» What you are asked to do:
Go through the material below and copy all lines with "Remove".

□ □ □ □ □

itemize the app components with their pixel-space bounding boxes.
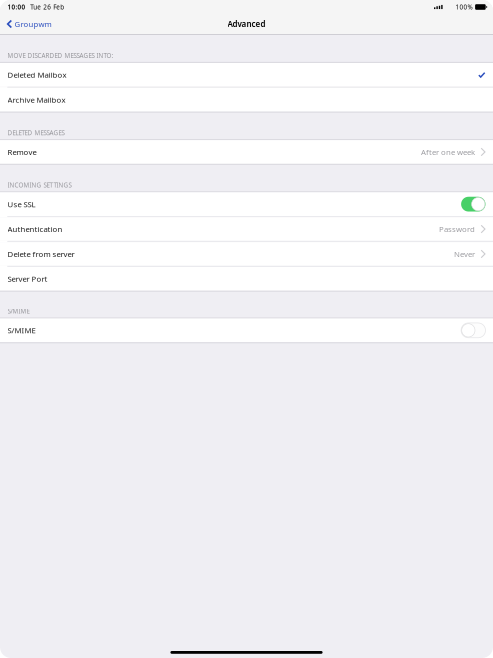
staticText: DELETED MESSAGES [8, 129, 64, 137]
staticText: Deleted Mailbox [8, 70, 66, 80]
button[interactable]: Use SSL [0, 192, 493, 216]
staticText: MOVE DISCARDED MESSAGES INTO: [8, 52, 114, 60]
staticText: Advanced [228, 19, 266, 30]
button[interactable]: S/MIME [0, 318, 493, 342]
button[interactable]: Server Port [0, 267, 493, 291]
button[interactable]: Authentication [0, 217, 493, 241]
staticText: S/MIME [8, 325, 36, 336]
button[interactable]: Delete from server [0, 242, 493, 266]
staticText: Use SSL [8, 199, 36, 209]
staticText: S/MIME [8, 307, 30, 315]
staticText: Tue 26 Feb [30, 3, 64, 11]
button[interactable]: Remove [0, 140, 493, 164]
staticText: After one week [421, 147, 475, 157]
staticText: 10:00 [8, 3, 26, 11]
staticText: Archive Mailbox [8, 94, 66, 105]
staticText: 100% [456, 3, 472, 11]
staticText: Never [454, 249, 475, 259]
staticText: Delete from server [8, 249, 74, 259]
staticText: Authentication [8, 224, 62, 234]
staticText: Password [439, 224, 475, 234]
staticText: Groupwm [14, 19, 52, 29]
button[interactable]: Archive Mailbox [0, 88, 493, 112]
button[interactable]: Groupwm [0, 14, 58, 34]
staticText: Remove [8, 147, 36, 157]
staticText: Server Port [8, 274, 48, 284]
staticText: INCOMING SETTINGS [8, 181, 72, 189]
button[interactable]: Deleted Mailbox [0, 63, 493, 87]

□ □ □ □ □

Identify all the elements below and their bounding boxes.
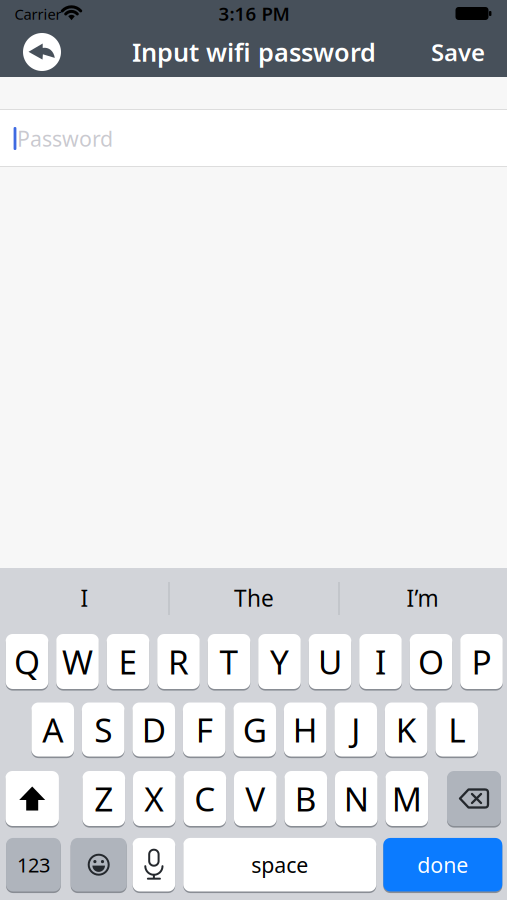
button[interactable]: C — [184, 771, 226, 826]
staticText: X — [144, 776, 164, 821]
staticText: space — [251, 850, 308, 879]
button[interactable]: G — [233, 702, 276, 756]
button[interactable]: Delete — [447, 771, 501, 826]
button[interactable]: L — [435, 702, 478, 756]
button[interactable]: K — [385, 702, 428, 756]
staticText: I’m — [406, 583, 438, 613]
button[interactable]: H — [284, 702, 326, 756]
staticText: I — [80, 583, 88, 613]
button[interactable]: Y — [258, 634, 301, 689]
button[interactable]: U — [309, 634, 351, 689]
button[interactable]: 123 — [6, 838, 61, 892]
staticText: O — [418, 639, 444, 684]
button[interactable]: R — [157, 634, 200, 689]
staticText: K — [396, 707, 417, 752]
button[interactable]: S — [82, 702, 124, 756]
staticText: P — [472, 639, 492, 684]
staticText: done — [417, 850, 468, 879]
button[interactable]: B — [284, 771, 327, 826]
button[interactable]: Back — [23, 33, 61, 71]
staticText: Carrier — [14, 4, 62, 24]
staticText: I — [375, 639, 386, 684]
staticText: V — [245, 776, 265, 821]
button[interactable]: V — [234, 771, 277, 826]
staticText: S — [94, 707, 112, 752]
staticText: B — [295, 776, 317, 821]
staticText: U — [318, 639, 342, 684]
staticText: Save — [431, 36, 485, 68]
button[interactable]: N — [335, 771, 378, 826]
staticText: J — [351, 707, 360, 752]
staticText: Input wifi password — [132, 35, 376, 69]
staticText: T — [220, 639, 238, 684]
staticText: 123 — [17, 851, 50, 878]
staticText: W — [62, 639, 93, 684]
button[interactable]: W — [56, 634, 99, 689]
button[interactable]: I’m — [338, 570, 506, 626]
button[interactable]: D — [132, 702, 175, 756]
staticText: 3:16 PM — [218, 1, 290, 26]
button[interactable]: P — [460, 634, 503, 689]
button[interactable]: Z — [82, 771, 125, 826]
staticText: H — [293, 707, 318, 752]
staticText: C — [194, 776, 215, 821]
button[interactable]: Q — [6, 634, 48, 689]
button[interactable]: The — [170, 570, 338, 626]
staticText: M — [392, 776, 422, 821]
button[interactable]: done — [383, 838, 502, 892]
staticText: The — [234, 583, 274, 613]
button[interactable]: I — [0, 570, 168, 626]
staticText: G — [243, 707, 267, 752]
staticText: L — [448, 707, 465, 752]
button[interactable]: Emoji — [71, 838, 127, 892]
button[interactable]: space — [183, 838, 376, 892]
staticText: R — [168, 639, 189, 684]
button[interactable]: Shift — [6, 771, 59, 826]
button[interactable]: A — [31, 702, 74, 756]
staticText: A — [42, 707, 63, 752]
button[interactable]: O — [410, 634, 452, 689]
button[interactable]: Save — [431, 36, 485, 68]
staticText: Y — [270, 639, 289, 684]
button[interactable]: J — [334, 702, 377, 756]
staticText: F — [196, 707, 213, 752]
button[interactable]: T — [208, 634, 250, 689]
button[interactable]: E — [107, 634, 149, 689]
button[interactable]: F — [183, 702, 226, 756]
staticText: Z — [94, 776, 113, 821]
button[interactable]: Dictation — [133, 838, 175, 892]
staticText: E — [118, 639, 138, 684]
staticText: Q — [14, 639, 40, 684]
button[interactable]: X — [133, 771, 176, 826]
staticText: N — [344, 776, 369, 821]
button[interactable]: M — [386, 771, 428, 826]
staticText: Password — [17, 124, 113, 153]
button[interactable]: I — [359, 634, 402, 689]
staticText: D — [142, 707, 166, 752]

□ □ □ □ □

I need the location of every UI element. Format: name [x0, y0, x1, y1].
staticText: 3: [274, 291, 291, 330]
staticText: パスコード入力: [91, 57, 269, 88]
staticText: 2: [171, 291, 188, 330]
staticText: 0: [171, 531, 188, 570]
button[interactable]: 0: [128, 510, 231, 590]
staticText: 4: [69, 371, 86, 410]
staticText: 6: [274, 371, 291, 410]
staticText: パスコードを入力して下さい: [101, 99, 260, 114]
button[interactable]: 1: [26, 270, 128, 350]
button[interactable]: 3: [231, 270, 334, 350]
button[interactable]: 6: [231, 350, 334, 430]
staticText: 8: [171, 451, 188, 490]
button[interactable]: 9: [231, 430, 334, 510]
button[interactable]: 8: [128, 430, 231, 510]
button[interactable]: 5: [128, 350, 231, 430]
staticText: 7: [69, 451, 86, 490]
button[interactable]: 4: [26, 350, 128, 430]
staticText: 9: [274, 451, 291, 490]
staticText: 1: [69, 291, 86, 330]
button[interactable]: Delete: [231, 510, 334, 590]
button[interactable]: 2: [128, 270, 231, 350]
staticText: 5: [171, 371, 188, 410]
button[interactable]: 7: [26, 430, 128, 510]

□ □ □ □ □

» Exercise answer:
button[interactable]: Remove [0, 140, 493, 164]
staticText: Remove [8, 147, 36, 157]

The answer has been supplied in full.